9 They are hungry lions
    hiding in the bushes,
    hoping to catch
    some helpless passerby.
They trap the poor in nets
    and drag them away.
10 They crouch down and wait
    to grab a victim.
11     They say, “God can’t see!
    He’s got on a blindfold.”
12 Do something, Lord God,
    and use your powerful arm
    to help those in need.
13 The wicked don’t respect you.
    In their hearts they say,
    “God won’t punish us!”
14 But you see the trouble
and the distress,
    and you will do something.
The poor can count on you,
    and so can orphans.
15 Now break the arms
    of all merciless people.
    Punish them for doing wrong
    and make them stop.
16 Our Lord, you will always rule,
    but nations will vanish
    from the earth.
17 You listen to the longings
    of those who suffer.
You offer them hope,
    and you pay attention
    to their cries for help.
18 You defend orphans
    and everyone else in need,
    so that no one on earth
    can terrify others again.

I'd take this a lot more seriously than I would some guy with a degree from an Ivy League school insulting and condescending to me and blaming me for getting duped by their classmates into voting for my oppressors. .

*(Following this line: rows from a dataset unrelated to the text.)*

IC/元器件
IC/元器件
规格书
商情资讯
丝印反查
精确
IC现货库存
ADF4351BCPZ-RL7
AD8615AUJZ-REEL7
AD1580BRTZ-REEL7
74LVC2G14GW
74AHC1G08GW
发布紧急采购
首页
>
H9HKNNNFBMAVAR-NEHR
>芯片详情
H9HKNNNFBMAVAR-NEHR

  1. You remind me I don't read the Psalms daily as I used to.
    Time to take the practice up again.

    1. I never did it before a couple of months ago. Hearing Brueggemann talking about trying to imagine who wrote particular psalms and why they wrote it, going through the different emotional and intellectual ranges of them, I think a lot of people would find it a lot more useful as therapy than going to complain about why they're so unhappy with their affluent lives only to have the shrink tell their customer that it's everyone elses fault but theirs. It's led me to read a lot of the things I hadn't read that way before and it makes all the difference in the world.

      I like what Brueggemann said in one of his lectures that he thinks historical criticism gets it wrong, that the Rabbis have the right idea that the scriptures require commentary, not criticism. Least of all they need to be treated like history and natural philosophy. Though it's remarkable how much of it, against the idiotic belief of those who haven't read it, is an extravagant love of nature, land, plants, animals.

  2. Though it's remarkable how much of it, against the idiotic belief of those who haven't read it, is an extravagant love of nature, land, plants, animals.

    I know. There are atheists who read it through the wrong lens (the subject of Brueggeman's critique), and atheists who don't read it at all, but claim to, because the know the story of Elijah and the she-bears, or some such.

    It's tiresome, so I let them be. There is a reason those works have been so important to so man people for so many millennia, and it's not because they were children and "we" are adults.